DIRECTIONS FOR THIS TASK ::
Copy every line of the data below exactly as given, except for the pictures.

DATA SUPPLIED ::
>>>>
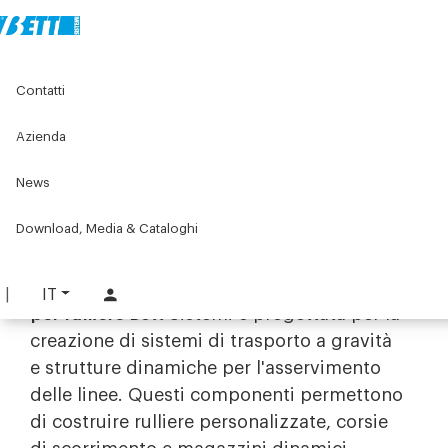
Home
Original Components
Banchi e postazioni di lavoro
Contatti
Lean products - Componenti per rulliere
Azienda
Lean products - Componenti per
rulliere
News
Modularità e scorrimento fluido
Download, Media & Cataloghi
con i Lean Products per rulliere
La gamma di
Lean Products e componenti
IT
per rulliere
Bett Sistemi è progettata per la
creazione di sistemi di trasporto a gravità
e strutture dinamiche per l'asservimento
delle linee. Questi componenti permettono
di costruire rulliere personalizzate, corsie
<<<<
FINISHED EXERCISE ::
Home
Original Components
Banchi e postazioni di lavoro
Contatti
Lean products - Componenti per rulliere
Azienda
Lean products - Componenti per
rulliere
News
Modularità e scorrimento fluido
Download, Media & Cataloghi
con i Lean Products per rulliere
La gamma di
Lean Products e componenti
IT
per rulliere
Bett Sistemi è progettata per la
creazione di sistemi di trasporto a gravità
e strutture dinamiche per l'asservimento
delle linee. Questi componenti permettono
di costruire rulliere personalizzate, corsie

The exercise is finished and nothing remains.